◆ Problem to work on
Copy out the data word for word, without any of its pictures.

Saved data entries
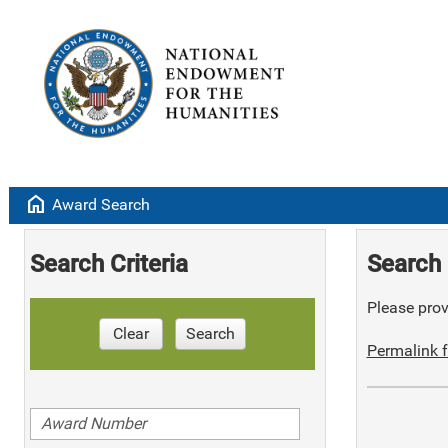
home
Award Search
Search Criteria
Search 
Please provi
Clear
Search
Permalink f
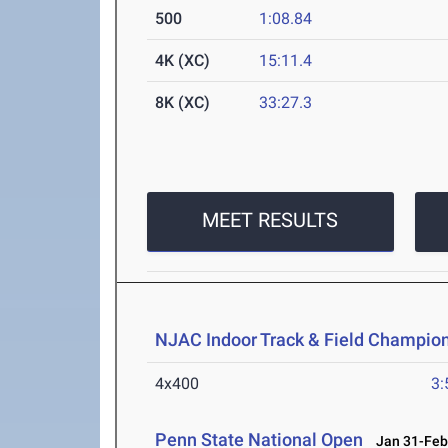
500
1:08.84
4K (XC)
15:11.4
8K (XC)
33:27.3
MEET RESULTS
NJAC Indoor Track & Field Champio
4x400
3:
Penn State National Open
Jan 31-Feb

◆ Result below
home
Award Search
Search Criteria
Search 
Please provi
Clear
Search
Permalink f
500
1:08.84
4K (XC)
15:11.4
8K (XC)
33:27.3
MEET RESULTS
NJAC Indoor Track & Field Champio
4x400
3:
Penn State National Open
Jan 31-Feb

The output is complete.